Using engineered tissues to create a small working simulacrum of a beating heart, researchers at GlaxoSmithKline and TARA Biosystems aim to predict how the body’s cardiovascular system responds to potential therapies.
TARA’s 3D “heart-on-a-chip” system was able to accurately replicate human drug responses, according to a study published in the journal Toxicological Sciences—something that’s been difficult to achieve with in vitro testing or animal models.
With cardiac toxicity affecting almost half of new medicine recalls, effective preclinical testing and safety assessments are essential, the two companies said.
To construct the tissues, TARA took induced pluripotent stem cells and cultivated them into cardiomyocytes, the muscle cells of the heart. By directing the cells’ differentiation and conditioning them with electrical fields over a period of weeks, researchers were able to build distinct tissues that mimic the contractions of the atria and ventricles, as well as their drug responses and gene expression. Their work was published earlier this year in Cell.

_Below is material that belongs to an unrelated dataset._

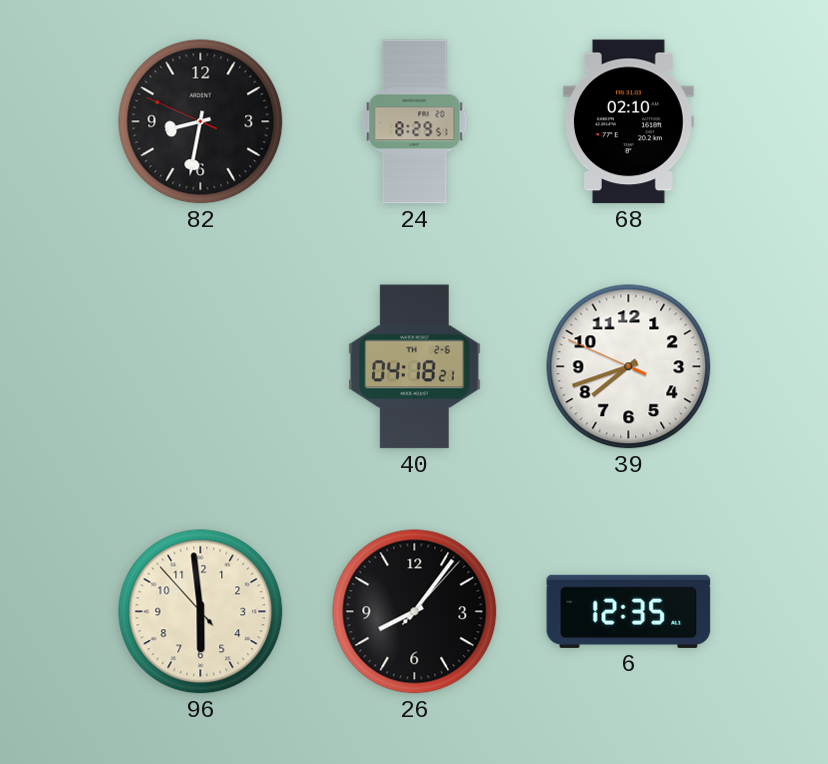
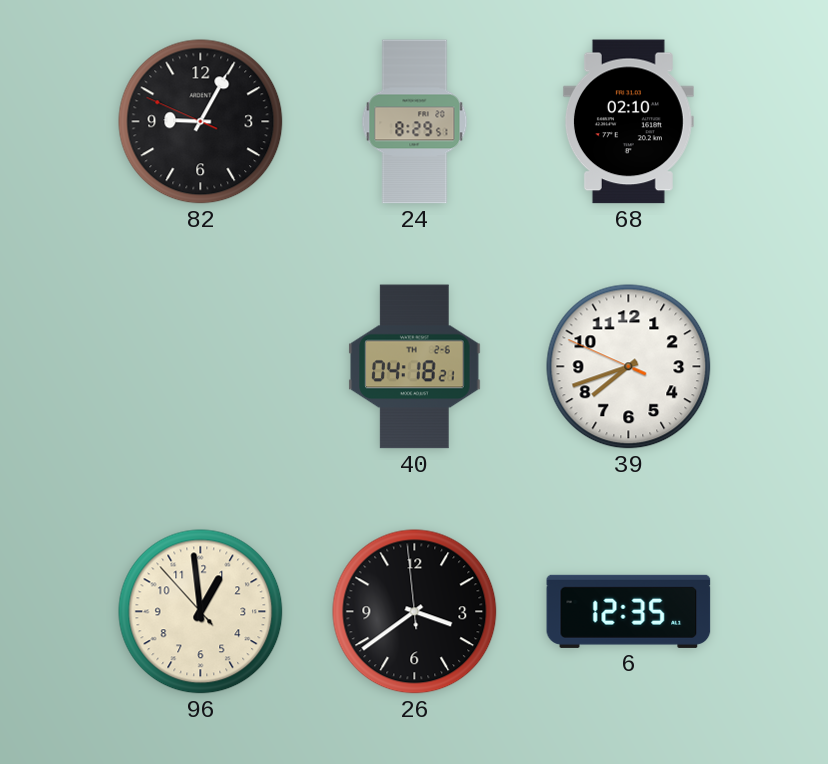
82: 8:31 -> 9:04
96: 5:58 -> 12:58
26: 8:06 -> 3:38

By measuring how strongly the engineered tissues contract when dosed with different drugs, the companies can get a sense of how potential therapies may affect a healthy human heart’s ability to pump blood to the body. Researchers also saw that the drugs acted along the same molecular pathways seen in human heart tissue.
Additionally, by using stem cells derived from certain patients, the platform could also be used to model different heart diseases, according to TARA.
Currently, GSK is applying a panel of drugs with known efficacy and toxicity profiles, in order to compare TARA’s platform with other preclinical drug screening methods. These include its responses to blood pressure medications, such as Procardia (nifedipine), Isuprel (isoproterenol) and Digox (digoxin), as well as drugs being studied in heart failure, like dobutamine and omecamtiv.
In January, TARA launched a drug discovery collaboration with Insilico Medicine, focused on cardiovascular disease and cardiac muscle aging. The two aim to combine Insilico’s AI-powered discovery engine with TARA’s tissue models for testing.